Manage the availability of Linux virtual machines
Learn ways to set up and manage multiple virtual machines to ensure high availability for your Linux application in Azure. You can also manage the availability of Windows virtual machines.
For instructions on creating an availability set using CLI in the Resource Manager deployment model, see azure availset: commands to manage your availability sets.
Understand VM Reboots - maintenance vs. downtime
There are three scenarios that can lead to virtual machine in Azure being impacted: unplanned hardware maintenance, unexpected downtime, and planned maintenance.
Unplanned Hardware Maintenance Event occurs when the Azure platform predicts that the hardware or any platform component associated to a physical machine, is about to fail. When the platform predicts a failure, it will issue an unplanned hardware maintenance event to reduce the impact to the virtual machines hosted on that hardware. Azure uses Live Migration technology to migrate the Virtual Machines from the failing hardware to a healthy physical machine. Live Migration is a VM preserving operation that only pauses the Virtual Machine for a short time. Memory, open files, and network connections are maintained, but performance might be reduced before and/or after the event.
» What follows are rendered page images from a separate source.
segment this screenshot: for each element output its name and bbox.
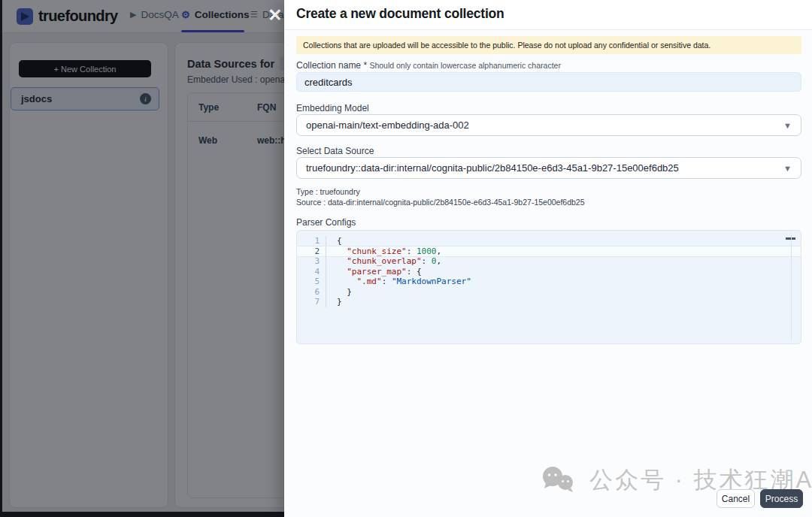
- collection-name-hint: Should only contain lowercase alphanumer…: [369, 61, 560, 70]
- chevron-down-icon: ▼: [783, 121, 792, 130]
- banner-text: Collections that are uploaded will be ac…: [303, 41, 710, 50]
- process-button[interactable]: Process: [760, 489, 803, 508]
- code-line: 2 "chunk_size": 1000,: [297, 246, 801, 257]
- cancel-button[interactable]: Cancel: [717, 489, 755, 508]
- data-source-label: Select Data Source: [296, 146, 374, 156]
- drawer-title: Create a new document collection: [296, 6, 504, 22]
- chevron-down-icon: ▼: [783, 164, 792, 173]
- embedding-model-select[interactable]: openai-main/text-embedding-ada-002 ▼: [296, 114, 801, 136]
- code-line: 5 ".md": "MarkdownParser": [297, 277, 801, 287]
- type-line: Type : truefoundry: [296, 187, 360, 196]
- embedding-model-label: Embedding Model: [296, 103, 369, 113]
- close-icon[interactable]: ✕: [264, 4, 286, 26]
- code-lines: 1{2 "chunk_size": 1000,3 "chunk_overlap"…: [297, 236, 801, 307]
- code-line: 6 }: [297, 287, 801, 298]
- drawer-footer: Cancel Process: [717, 489, 803, 508]
- create-collection-drawer: Create a new document collection Collect…: [284, 0, 812, 517]
- code-line: 4 "parser_map": {: [297, 267, 801, 277]
- source-line: Source : data-dir:internal/cognita-publi…: [296, 198, 585, 207]
- wechat-icon: [540, 465, 579, 495]
- drawer-header: Create a new document collection: [284, 0, 812, 30]
- code-line: 3 "chunk_overlap": 0,: [297, 256, 801, 267]
- parser-config-editor[interactable]: 1{2 "chunk_size": 1000,3 "chunk_overlap"…: [296, 230, 801, 344]
- data-source-value: truefoundry::data-dir:internal/cognita-p…: [306, 162, 783, 174]
- code-line: 7}: [297, 297, 801, 307]
- embedding-model-value: openai-main/text-embedding-ada-002: [306, 119, 783, 131]
- code-line: 1{: [297, 236, 801, 246]
- data-source-select[interactable]: truefoundry::data-dir:internal/cognita-p…: [296, 157, 801, 179]
- collection-name-label: Collection name * Should only contain lo…: [296, 60, 561, 71]
- parser-configs-label: Parser Configs: [296, 217, 356, 228]
- collection-name-input[interactable]: [296, 72, 801, 92]
- editor-scrollbar[interactable]: [791, 234, 792, 340]
- public-warning-banner: Collections that are uploaded will be ac…: [296, 36, 801, 54]
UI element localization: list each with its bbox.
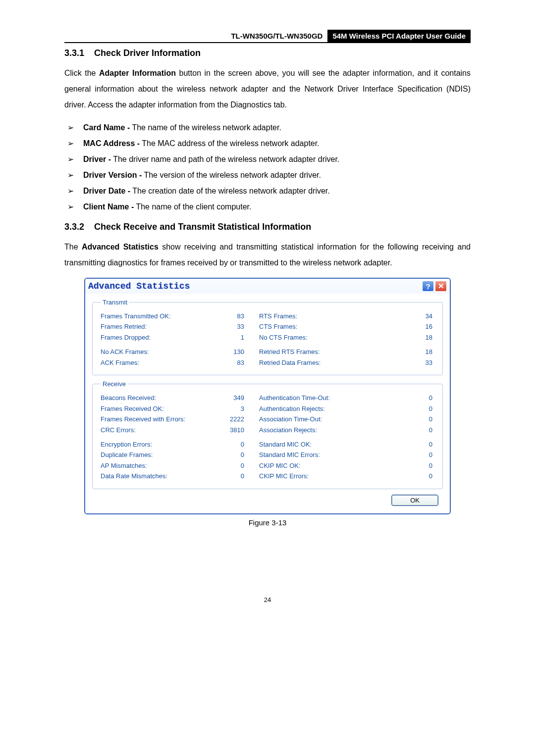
list-item: Driver - The driver name and path of the…	[66, 151, 471, 167]
stat-row: AP Mismatches:0CKIP MIC OK:0	[101, 460, 434, 471]
list-item: Driver Date - The creation date of the w…	[66, 183, 471, 199]
stat-label: AP Mismatches:	[101, 460, 224, 471]
transmit-legend: Transmit	[101, 299, 129, 306]
stat-label: Duplicate Frames:	[101, 450, 224, 460]
stat-row: Frames Received OK:3Authentication Rejec…	[101, 403, 434, 414]
bold-text: Advanced Statistics	[82, 243, 159, 251]
section-331-title: 3.3.1 Check Driver Information	[64, 48, 471, 58]
bullet-bold: Card Name -	[83, 123, 130, 132]
list-item: Driver Version - The version of the wire…	[66, 167, 471, 183]
stat-value: 3	[224, 403, 259, 414]
stat-label: Association Rejects:	[259, 425, 378, 435]
dialog-title: Advanced Statistics	[88, 281, 421, 291]
section-331-para: Click the Adapter Information button in …	[64, 65, 471, 113]
stat-value: 33	[224, 321, 259, 332]
bullet-text: The driver name and path of the wireless…	[111, 155, 339, 163]
text: The	[64, 243, 82, 251]
stat-label: No CTS Frames:	[259, 332, 378, 343]
section-332-para: The Advanced Statistics show receiving a…	[64, 239, 471, 271]
stat-row: Encryption Errors:0Standard MIC OK:0	[101, 439, 434, 450]
bullet-bold: MAC Address -	[83, 139, 140, 148]
bullet-text: The version of the wireless network adap…	[142, 171, 321, 179]
stat-label: Retried RTS Frames:	[259, 347, 378, 357]
stat-value: 0	[224, 460, 259, 471]
stat-row: ACK Frames:83Retried Data Frames:33	[101, 357, 434, 368]
stat-value: 1	[224, 332, 259, 343]
page-number: 24	[64, 596, 471, 604]
stat-row: Frames Dropped:1No CTS Frames:18	[101, 332, 434, 343]
stat-value: 0	[224, 471, 259, 481]
stat-label: Association Time-Out:	[259, 414, 378, 424]
stat-value: 0	[378, 450, 434, 460]
stat-label: Data Rate Mismatches:	[101, 471, 224, 481]
header-right-text: 54M Wireless PCI Adapter User Guide	[327, 30, 471, 42]
stat-row: No ACK Frames:130Retried RTS Frames:18	[101, 347, 434, 357]
bullet-bold: Driver Date -	[83, 187, 130, 195]
stat-label: Encryption Errors:	[101, 439, 224, 450]
stat-value: 0	[378, 425, 434, 435]
stat-value: 34	[378, 311, 434, 321]
bullet-bold: Driver Version -	[83, 171, 142, 179]
stat-value: 130	[224, 347, 259, 357]
bullet-text: The MAC address of the wireless network …	[140, 139, 320, 148]
receive-group: Receive Beacons Received:349Authenticati…	[92, 380, 443, 489]
stat-label: CKIP MIC Errors:	[259, 471, 378, 481]
stat-value: 0	[378, 460, 434, 471]
stat-value: 3810	[224, 425, 259, 435]
bullet-bold: Driver -	[83, 155, 111, 163]
stat-label: Frames Retried:	[101, 321, 224, 332]
help-icon[interactable]: ?	[422, 281, 434, 292]
stat-label: Frames Transmitted OK:	[101, 311, 224, 321]
stat-label: RTS Frames:	[259, 311, 378, 321]
stat-label: CTS Frames:	[259, 321, 378, 332]
stat-label: Retried Data Frames:	[259, 357, 378, 368]
list-item: Client Name - The name of the client com…	[66, 199, 471, 215]
advanced-statistics-dialog: Advanced Statistics ? ✕ Transmit Frames …	[84, 278, 451, 514]
stat-label: Standard MIC OK:	[259, 439, 378, 450]
section-331-bullets: Card Name - The name of the wireless net…	[64, 120, 471, 215]
close-icon[interactable]: ✕	[435, 281, 447, 292]
stat-value: 0	[378, 403, 434, 414]
stat-row: Frames Transmitted OK:83RTS Frames:34	[101, 311, 434, 321]
stat-value: 83	[224, 311, 259, 321]
dialog-titlebar: Advanced Statistics ? ✕	[85, 279, 450, 294]
stat-row: CRC Errors:3810Association Rejects:0	[101, 425, 434, 435]
stat-label: Authentication Time-Out:	[259, 393, 378, 403]
stat-value: 0	[378, 439, 434, 450]
stat-label: No ACK Frames:	[101, 347, 224, 357]
list-item: Card Name - The name of the wireless net…	[66, 120, 471, 136]
dialog-body: Transmit Frames Transmitted OK:83RTS Fra…	[85, 294, 450, 513]
stat-label: CKIP MIC OK:	[259, 460, 378, 471]
section-num: 3.3.1	[64, 48, 84, 58]
stat-label: Frames Dropped:	[101, 332, 224, 343]
stat-value: 0	[224, 450, 259, 460]
stat-row: Beacons Received:349Authentication Time-…	[101, 393, 434, 403]
section-332-title: 3.3.2 Check Receive and Transmit Statist…	[64, 222, 471, 232]
bold-text: Adapter Information	[99, 69, 176, 77]
stat-value: 0	[378, 393, 434, 403]
stat-value: 349	[224, 393, 259, 403]
header-left-text: TL-WN350G/TL-WN350GD	[64, 30, 327, 42]
list-item: MAC Address - The MAC address of the wir…	[66, 136, 471, 151]
bullet-bold: Client Name -	[83, 202, 134, 211]
figure-caption: Figure 3-13	[64, 518, 471, 527]
stat-label: ACK Frames:	[101, 357, 224, 368]
text: Click the	[64, 69, 99, 77]
ok-button[interactable]: OK	[392, 495, 438, 505]
stat-value: 0	[224, 439, 259, 450]
section-text: Check Driver Information	[94, 48, 201, 58]
stat-row: Frames Received with Errors:2222Associat…	[101, 414, 434, 424]
stat-row: Frames Retried:33CTS Frames:16	[101, 321, 434, 332]
stat-label: Standard MIC Errors:	[259, 450, 378, 460]
stat-value: 83	[224, 357, 259, 368]
stat-label: Frames Received with Errors:	[101, 414, 224, 424]
stat-value: 0	[378, 414, 434, 424]
page-header: TL-WN350G/TL-WN350GD 54M Wireless PCI Ad…	[64, 30, 471, 43]
stat-value: 18	[378, 347, 434, 357]
stat-row: Duplicate Frames:0Standard MIC Errors:0	[101, 450, 434, 460]
stat-value: 33	[378, 357, 434, 368]
stat-label: Beacons Received:	[101, 393, 224, 403]
bullet-text: The creation date of the wireless networ…	[130, 187, 330, 195]
stat-value: 16	[378, 321, 434, 332]
stat-label: Frames Received OK:	[101, 403, 224, 414]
In cases where Live Migration cannot be used, the VM will experience Unexpected Downtime, as described below.
An Unexpected Downtime is when the hardware or the physical infrastructure for the virtual machine fails unexpectedly. This can include local network failures, local disk failures, or other rack level failures. When detected, the Azure platform automatically migrates (heals) your virtual machine to a healthy physical machine in the same datacenter. During the healing procedure, virtual machines experience downtime (reboot) and in some cases loss of the temporary drive. The attached OS and data disks are always preserved.
Virtual machines can also experience downtime in the unlikely event of an outage or disaster that affects an entire datacenter, or even an entire region. For these scenarios, Azure provides protection options including availability zones and paired regions.
Planned Maintenance events are periodic updates made by Microsoft to the underlying Azure platform to improve overall reliability, performance, and security of the platform infrastructure that your virtual machines run on. Most of these updates are performed without any impact upon your Virtual Machines or Cloud Services (see VM Preserving Maintenance). While the Azure platform attempts to use VM Preserving Maintenance in all possible occasions, there are rare instances when these updates require a reboot of your virtual machine to apply the required updates to the underlying infrastructure. In this case, you can perform Azure Planned Maintenance with Maintenance-Redeploy operation by initiating the maintenance for their VMs in the suitable time window. For more information, see Planned Maintenance for Virtual Machines.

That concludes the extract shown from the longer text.